Mariangela Gargioni Donice – Mestre em Psicologia -

De acordo com 1Bernard Montaud, logo que nos nascemos de uma maneira única, e que seremos até o fim da vida seres únicos. Todos os dias nós acordamos e nós, nos percebemos idênticos a ontem, justificando que é porque nos sofremos da mesma maneira todos os dias. O sofrimento humano é um mistério ao mesmo tempo em que ele é uma dor ele é uma maneira de se autoconhecer.

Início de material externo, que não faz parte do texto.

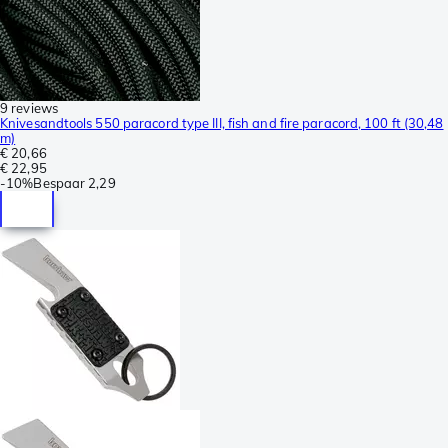
9 reviews
Knivesandtools 550 paracord type III, fish and fire paracord, 100 ft (30,48
m)
€ 20,66
€ 22,95
-
10%
Bespaar
2,29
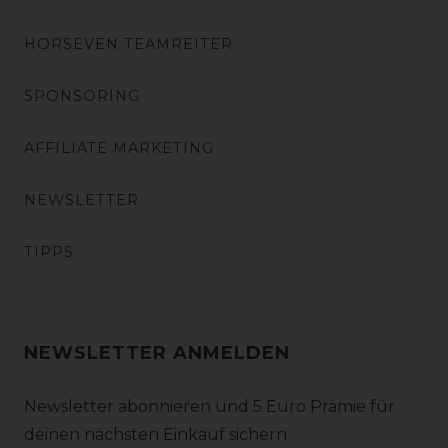
HORSEVEN TEAMREITER
SPONSORING
AFFILIATE MARKETING
NEWSLETTER
TIPPS
NEWSLETTER ANMELDEN
Newsletter abonnieren und 5 Euro Prämie für
deinen nächsten Einkauf sichern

Montaud (2011), conforme seu relato nesta palestra procura introduzir um novo olhar para o nascimento, mais humanizado e cuidadoso com o bebê que está nascendo, pois se trata de um ser extremamente sensível e consciente do momento do parto, e que precisa ser acolhido por nós. Explica que, no nascimento o traumatismo perinatal é determinado por sete etapas:

A primeira etapa que se chama A Decisão de Nascer:

A criança vai se encontrar entre o amor magnífico que ele deixa e o amor terrestre ao qual ele vai se juntar. Ele vai estar em equilíbrio entre estas duas forças, que vai produzir o otimismo ao sair ou o pessimismo ao sair. Algo que vai fazer com que o nascimento seja uma coisa forte, que ele vai tomar o nascimento de uma maneira forte ou de uma maneira fraca que vai reproduzir nas etapas seguintes. Quando as pessoas encontram na psicanálise esta primeira etapa do nascimento, ele encontra por vezes os acontecimentos que já aconteceram durante a gravidez. Ele encontra o amor dos pais, ou o não amor dos pais na fecundação, ele encontra as tentativas de aborto, é muito impressionante perceber que durante a gravidez o bebe tem uma percepção bastante precisa de que acontece com os pais.

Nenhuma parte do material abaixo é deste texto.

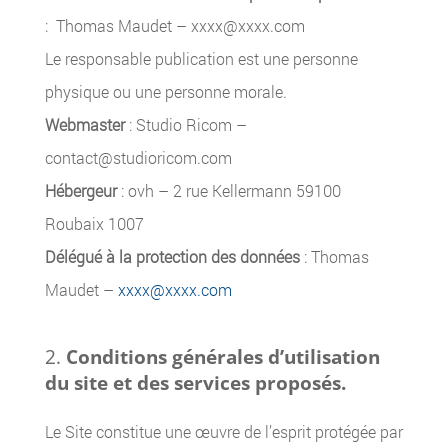
: Thomas Maudet – xxxx@xxxx.com
Le responsable publication est une personne
physique ou une personne morale.
Webmaster
: Studio Ricom –
contact@studioricom.com
Hébergeur
: ovh – 2 rue Kellermann 59100
Roubaix 1007
Délégué à la protection des données
: Thomas
Maudet –
xxxx@xxxx.com
Conditions générales d’utilisation
du site et des services proposés.
Le Site constitue une œuvre de l’esprit protégée par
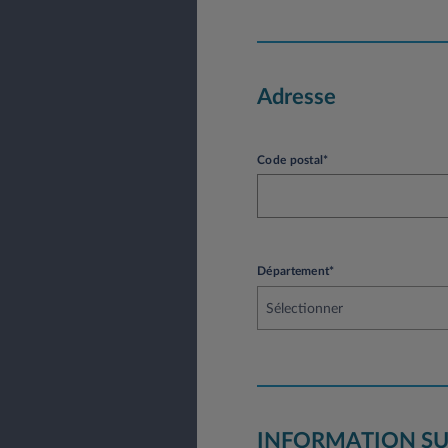
Adresse
Code postal*
Département*
Sélectionner
INFORMATION SU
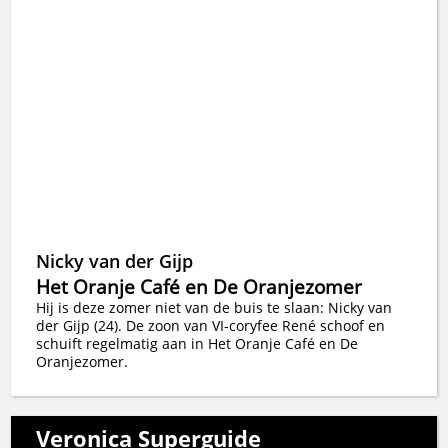
Nicky van der Gijp
Het Oranje Café en De Oranjezomer
Hij is deze zomer niet van de buis te slaan: Nicky van
der Gijp (24). De zoon van VI-coryfee René schoof en
schuift regelmatig aan in Het Oranje Café en De
Oranjezomer.
Veronica Superguide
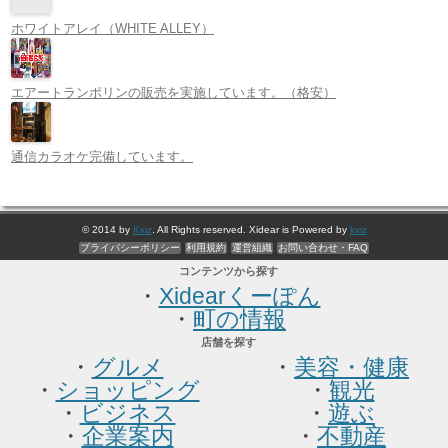
ホワイトアレイ（WHITE ALLEY）
エアートランポリンの販売を実施しています。（格安）
通信カラオケ完備しています。
© 2014 by
Kxiz
. All Rights reserved. Xidear is Powered by
kxiz
プライバシーポリシー
利用規約
運営組織
お問い合わせ・FAQ
コンテンツから探す
・
Xidearくーぽん
・
町の情報
店舗を探す
・
グルメ
・
美容・健康
・
ショッピング
・
観光
・
ビジネス
・
遊ぶ
・
企業案内
・
不動産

O acompanhamento do nascimento, com este enfoque, a criança já conhece bem os seus pais, no momento das primeiras contrações é feito uma declaração de amor entre os pais, para que a criança que esta diante da primeira etapa do nascimento esteja diante de uma renovação do amor de seus pais. Fazer com que a balança caia do lado que seja mais forte, do lado que valha a pena sair, porque eles se amam. No entanto, a criança nem sempre esta de acordo com isto. A primeira etapa vai criar um otimismo ou um pessimismo fundamental com relação ao nascer, e por vezes até em relação à vida, terminando a apresentação do corpo, ou pela cabeça da criança ou pelas nádegas. E nos sabemos atualmente que esta maneira de nascer ,como ela se apresenta, desencadeia as primeiras contrações, sabemos disto através da ciência.

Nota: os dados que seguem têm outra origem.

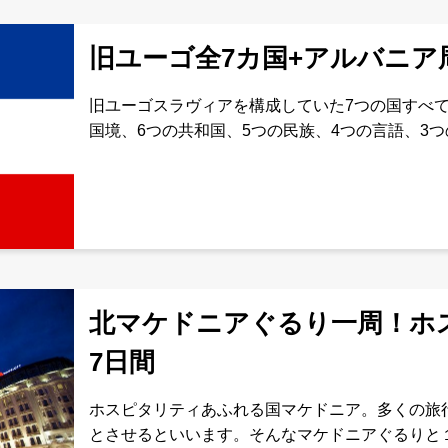
旧ユーゴ全7カ国+アルバニア
旧ユーゴスラヴィアを構成していた7つの国すべ
国境、6つの共和国、5つの民族、4つの言語、3
われるユーゴスラヴィアの、モザイク模様を肌で
あったアルバニア
北マケドニアぐるり一周！
7日間
ホスピタリティあふれる国マケドニア。多くの旅
とさせるといいます。そんなマケドニアぐるりと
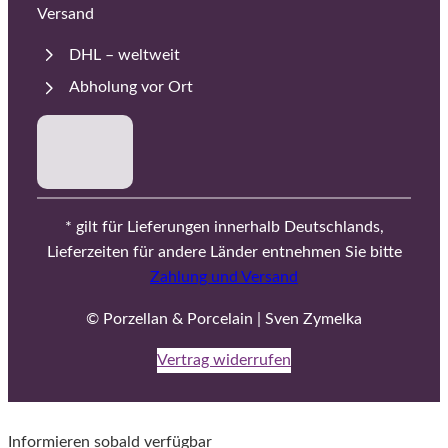
Versand
DHL – weltweit
Abholung vor Ort
* gilt für Lieferungen innerhalb Deutschlands,
Lieferzeiten für andere Länder entnehmen Sie bitte
Zahlung und Versand
© Porzellan & Porcelain | Sven Zymelka
Vertrag widerrufen
Informieren sobald verfügbar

Então começa a segunda etapa do nascimento que nos chamamos de o Longo Corredor do Ventre: que na realidade é um trajeto muito curto e que para a psicanálise é vista como uma batalha para sair. Este longo corredor do ventre tem um espaço tempo especial, e leis especiais. Este longo corredor do ventre nos sabemos, onde ele começa mas não sabemos onde ele termina , é como uma eternidade.

Neste longo corredor do ventre, vemos que existe um grande esforço cada vez maior para sair, e cada vez que a gente para nos sofremos, como se nesta segunda etapa o que não progride sofre; e acrescentada a isto as contrações maternais, que serão contrações que ajudam à saída ou que atrapalham a saída.

Mas sabemos que, o tempo todo existe uma relação muito intima entre a criança e a mãe, alguma coisa faz com que, o desespero seja sentido como: “quando isto vai acabar…” Nesta segunda etapa a criança tem a experiência fabulosa de agüentar e suportar.

Bernard relata e não se cansa de dizer que na Europa a criança que nasce é um gigante, o gigante que atravessa o país mágico nos quais os combates e as lutas são entre a vida e a morte, somente como testemunhas destes fatos, vemos os grandes mitos e os grandes contos da humanidade.

Então nesta segunda etapa do nascimento a criança vive na dimensão do não limite do infinito e vai passar para o campo do limite e do finito. Logo a criança vai aprender a ultrapassar a dor e a suportar as coisas, e aqueles que são esmagados pela dor terão dificuldades para progredir, como se nesta etapa nos fossemos mostrado a dor que é necessária para que consigamos progredir na vida. Como se nós estivéssemos sendo medidos ou tivéssemos passando por uma medida da dor que precisamos passar para crescermos para irmos adiante na vida.

Na terceira etapa: Gargalos-Barriga – O bebê está diante de uma solução que ele nega, rejeita com todo o seu ser; ele não pode forçar este ventre, mas a dor aumenta, a dor aumenta e lhe diz: se você permanecer você vai morrer e num certo momento ele é obrigado a vacilar de hesitar nesta decisão.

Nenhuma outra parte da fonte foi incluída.